“No. Just disappointed.”
“You’re too positive about us,” she said. “You should be more careful. You should have some doubts like I do.”
“I have no doubts,” he said. “We’re right for each other.”
“But you should have doubts,” she said. “For instance, doesn’t it seem odd to you that I’m such a physical match for your first wife, for Annie? She was the same build as I am, the same size. She had the same color hair, the same eyes. I’ve seen those photographs of her.”
He was a little upset by that. “Do you think I’ve fallen for you only because you remind me of her?”

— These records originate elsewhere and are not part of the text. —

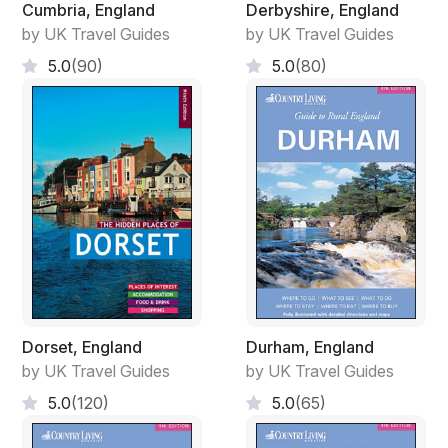
Cumbria, England
Derbyshire, England
by UK Travel Guides
by UK Travel Guides
5.0
(90)
5.0
(80)
Dorset, England
Durham, England
by UK Travel Guides
by UK Travel Guides
5.0
(120)
5.0
(65)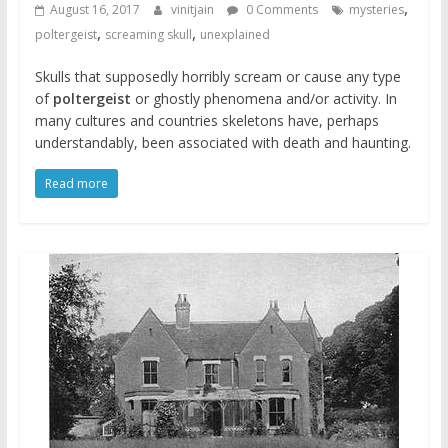
,
August 16, 2017
vinitjain
0 Comments
mysteries
,
,
poltergeist
screaming skull
unexplained
Skulls that supposedly horribly scream or cause any type
of
poltergeist
or ghostly phenomena and/or activity. In
many cultures and countries skeletons have, perhaps
understandably, been associated with death and haunting.
Read more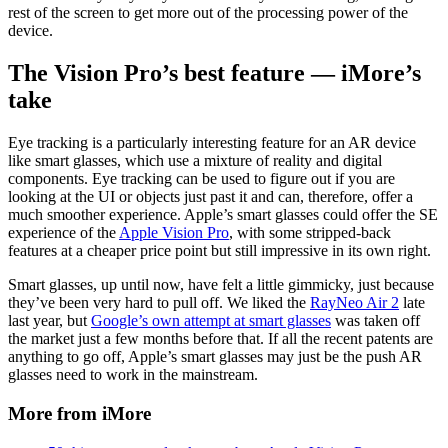
rest of the screen to get more out of the processing power of the
device.
The Vision Pro’s best feature — iMore’s
take
Eye tracking is a particularly interesting feature for an AR device
like smart glasses, which use a mixture of reality and digital
components. Eye tracking can be used to figure out if you are
looking at the UI or objects just past it and can, therefore, offer a
much smoother experience. Apple’s smart glasses could offer the SE
experience of the
Apple Vision Pro
, with some stripped-back
features at a cheaper price point but still impressive in its own right.
Smart glasses, up until now, have felt a little gimmicky, just because
they’ve been very hard to pull off. We liked the
RayNeo Air 2
late
last year, but
Google’s own attempt at smart glasses
was taken off
the market just a few months before that. If all the recent patents are
anything to go off, Apple’s smart glasses may just be the push AR
glasses need to work in the mainstream.
More from iMore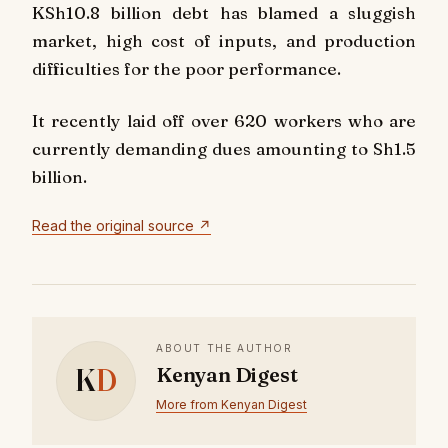
KSh10.8 billion debt has blamed a sluggish
market, high cost of inputs, and production
difficulties for the poor performance.
It recently laid off over 620 workers who are
currently demanding dues amounting to Sh1.5
billion.
Read the original source ↗
ABOUT THE AUTHOR
K
D
Kenyan Digest
More from Kenyan Digest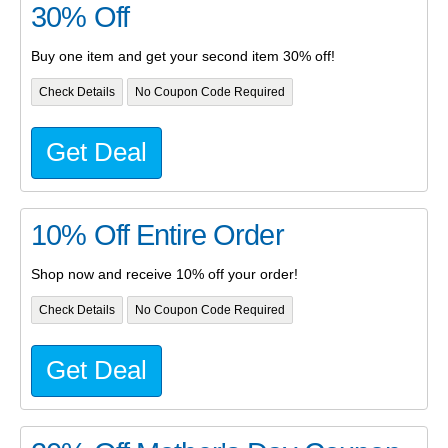
30% Off
Buy one item and get your second item 30% off!
Check Details
No Coupon Code Required
Get Deal
10% Off Entire Order
Shop now and receive 10% off your order!
Check Details
No Coupon Code Required
Get Deal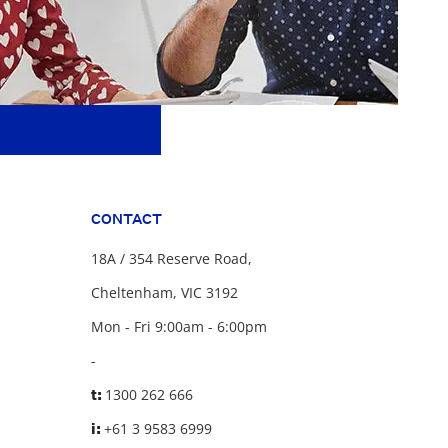
CONTACT
18A / 354 Reserve Road,
Cheltenham, VIC 3192
Mon - Fri 9:00am - 6:00pm
-
t:
1300 262 666
i:
+61 3 9583 6999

“You loved her a great deal.”
“That has nothing to do with us. I just like sexy, dark women.” He smiled, trying to make a joke of it — both to convince her and to stop himself from wondering if she was at least partly right.
She said, “Maybe.”
“Dammit, there’s no maybe about it. I love you because you’re you, not because you’re like anyone else.”
They rode in silence.
The eyes of several deer glittered in the brush at the side of the road. When the car passed, the herd moved. Paul caught a glimpse of them in the rearview mirror — graceful, ghostly figures — as they crossed the pavement.
At last Jenny said, “You’re so sure we’re meant for each other. Maybe we are — under the right circumstances. But Paul, all we’ve ever shared is good times. We’ve never known adversity together. We’ve never shared a painful experience. Marriage is full of big and little crises. My husband and I were fairly good together too, until the crises came. Then we were at each other’s throats. I just can’t… I won’t gamble my future on a relationship that has never been tested with hard times.”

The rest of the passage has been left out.